The Story of Alabama
Author | : Marie Bankhead Owen |
Publisher | : |
Total Pages | : 690 |
Release | : 1949 |
Genre | : Alabama |
ISBN | : |
Based on T.M. Owen's history of Alabama and dictionary of Alabama biography published in 1921.
Download A Narrative History Of The National Youth Administration Of Alabama 1936 full books in PDF, epub, and Kindle. Read online free A Narrative History Of The National Youth Administration Of Alabama 1936 ebook anywhere anytime directly on your device. Fast Download speed and no annoying ads. We cannot guarantee that every ebooks is available!
Author | : Marie Bankhead Owen |
Publisher | : |
Total Pages | : 690 |
Release | : 1949 |
Genre | : Alabama |
ISBN | : |
Based on T.M. Owen's history of Alabama and dictionary of Alabama biography published in 1921.

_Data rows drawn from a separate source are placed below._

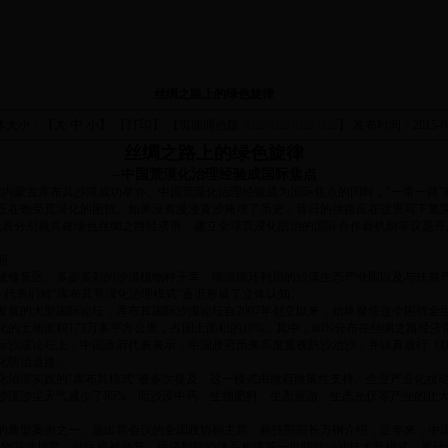
丝绸之路上的绿色旋律
大
中
小
打印
体大小：【
】 【
】 【页面调色版
】
发布时间：2015-08
丝绸之路上的绿色旋律
--中国荒漠化治理经验成国际焦点
在内蒙古库布其沙漠成功举办。中国荒漠化治理经验成为国际焦点的同时，"一带一路"
正在饱受荒漠化的困扰。如果没有漫漫黄沙掩埋了历史，昔日的丝路应在这里写下繁
者代表分别就共建绿色丝绸之路经济带、建立全球荒漠化防治的国际合作新机制等议题开
丽。
修复区、多姿多彩的沙漠植物种子库、能源循环利用的沙漠生态产业园以及与扶贫
术。代表们对"库布其荒漠化治理模式"逐渐形成了立体认知。
的大型国际论坛，库布其国际沙漠论坛自2007年创立以来，始终聚焦这个困扰全世
土地面积173万多平方公里，占国土面积的18%。其中，80%分布在丝绸之路经济
沙漠论坛上，中国政府代表表示，中国政府历来高度重视防沙治沙，并认真履行《
化防治道路。
治理实践的"库布其模式"被多次提及。这一模式由政府政策性支持、企业产业化拉
装，沙漠沙尘天气减少了95%。而沙漠中药、生物肥料、生态旅游、生态光伏等产业的壮
典型案例之一。据出席会议的全国政协副主席、科技部部长万钢介绍，近年来，中
物筛选培育、沙区植被修复、经济型防沙体系构建等一批防沙治沙技术新模式，累计示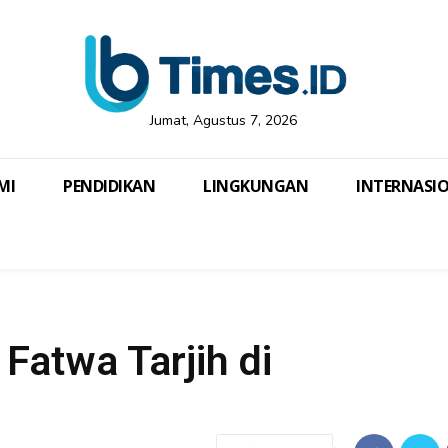
Jumat, Agustus 7, 2026
MI
PENDIDIKAN
LINGKUNGAN
INTERNASI
atwa Tarjih di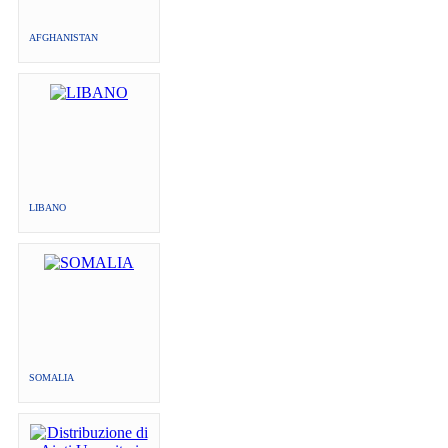
AFGHANISTAN
LIBANO
SOMALIA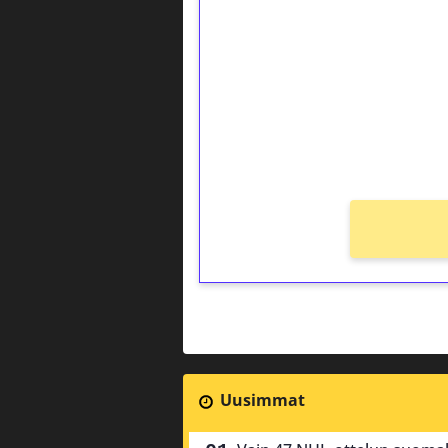
kierrätystä!
Talleta 1€
Saat heti 50 ilmaiskierr
kierros)!
Ei kierrätysvaatimusta!
Uusimmat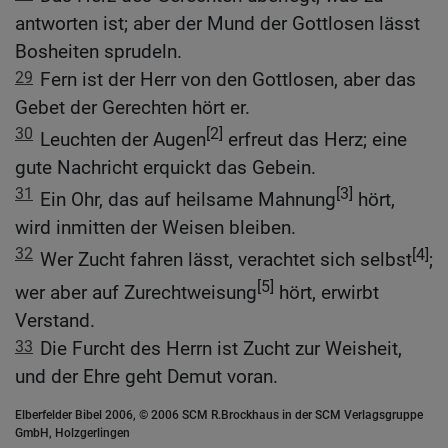
antworten ist; aber der Mund der Gottlosen lässt
Bosheiten sprudeln.
29
Fern ist der Herr von den Gottlosen, aber das
Gebet der Gerechten hört er.
30
[2]
Leuchten der Augen
erfreut das Herz; eine
gute Nachricht erquickt das Gebein.
31
[3]
Ein Ohr, das auf heilsame Mahnung
hört,
wird inmitten der Weisen bleiben.
32
[4]
Wer Zucht fahren lässt, verachtet sich selbst
;
[5]
wer aber auf Zurechtweisung
hört, erwirbt
Verstand.
33
Die Furcht des Herrn ist Zucht zur Weisheit,
und der Ehre geht Demut voran.
Elberfelder Bibel 2006, © 2006 SCM R.Brockhaus in der SCM Verlagsgruppe
GmbH, Holzgerlingen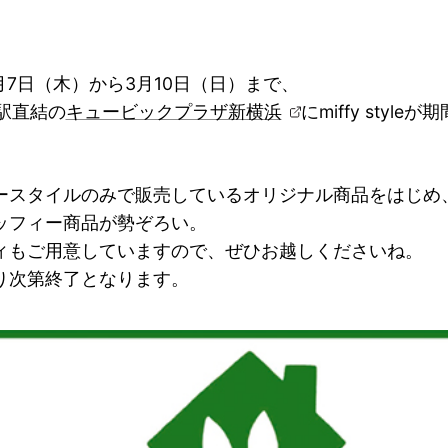
3月7日（木）から3月10日（日）まで、
浜駅直結の
キュービックプラザ新横浜
にmiffy styl
ースタイルのみで販売しているオリジナル商品をはじめ
ッフィー商品が勢ぞろい。
ィもご用意していますので、ぜひお越しくださいね。
り次第終了となります。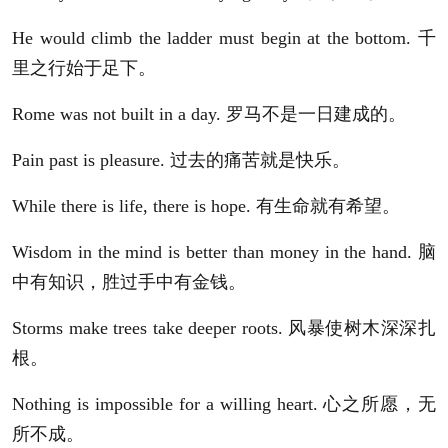
He would climb the ladder must begin at the bottom. 千
里之行始于足下。
Rome was not built in a day. 罗马不是一日建成的。
Pain past is pleasure. 过去的痛苦就是快乐。
While there is life, there is hope. 有生命就有希望。
Wisdom in the mind is better than money in the hand. 脑
中有知识，胜过手中有金钱。
Storms make trees take deeper roots. 风暴使树木深深扎
根。
Nothing is impossible for a willing heart. 心之所愿，无
所不成。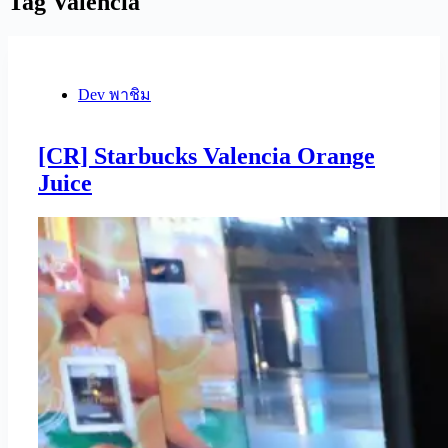
Tag
Valencia
Dev พาชิม
[CR] Starbucks Valencia Orange
Juice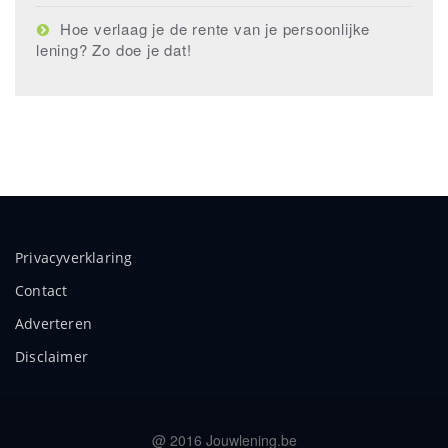
Hoe verlaag je de rente van je persoonlijke
lening? Zo doe je dat!
Privacyverklaring
Contact
Adverteren
Disclaimer
@ 2016 Jouwlening.be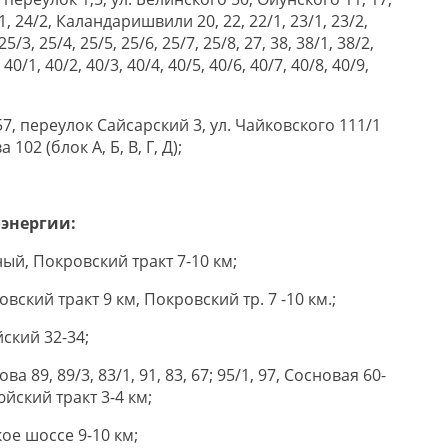
4/1, 24/2, Каландаришвили 20, 22, 22/1, 23/1, 23/2,
25/3, 25/4, 25/5, 25/6, 25/7, 25/8, 27, 38, 38/1, 38/2,
 40/1, 40/2, 40/3, 40/4, 40/5, 40/6, 40/7, 40/8, 40/9,
57, переулок Сайсарский 3, ул. Чайковского 111/1
102 (блок А, Б, В, Г, Д);
оэнергии:
ный, Покровский тракт 7-10 км;
овский тракт 9 км, Покровский тр. 7 -10 км.;
йский 32-34;
ва 89, 89/3, 83/1, 91, 83, 67; 95/1, 97, Сосновая 60-
юйский тракт 3-4 км;
кое шоссе 9-10 км;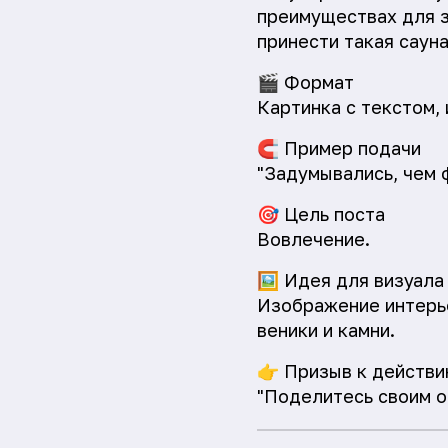
преимуществах для з
принести такая сауна
🎬
Формат
Картинка с текстом,
🧲
Пример подачи
"Задумывались, чем 
🎯
Цель поста
Вовлечение.
🖼️
Идея для визуала
Изображение интерье
веники и камни.
👉
Призыв к действи
"Поделитесь своим о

Author | : Nancy Joan Weiss |
Publisher | : Princeton University Press |
Total Pages | : 355 |
Release | : 2020-09-01 |
Genre | : History |
ISBN | : 0691218005 |
This book examines a remarkable political phenomenon--the dramatic shift of black voters from the Republican to the Democratic party in the 1930s, a shift all the more striking in light of the Democrats' indifference to racial concerns. Nancy J. Weiss shows that blacks became Democrats in response to the economic benefits of the New Deal and that they voted for Franklin Roosevelt in spite of the New Deal's lack of a substantive record on race. By their support for FDR blacks forged a political commitment to the Democratic party that has lasted to our own time. The last group to join the New Deal coalition, they have been the group that remained the most loyal to the Democratic party. This book explains the sources of their commitment in the 1930s. It stresses the central role of economic concerns in shaping black political behavior and clarifies both the New Deal record on race and the extraordinary relationship between black voters and the Roosevelts.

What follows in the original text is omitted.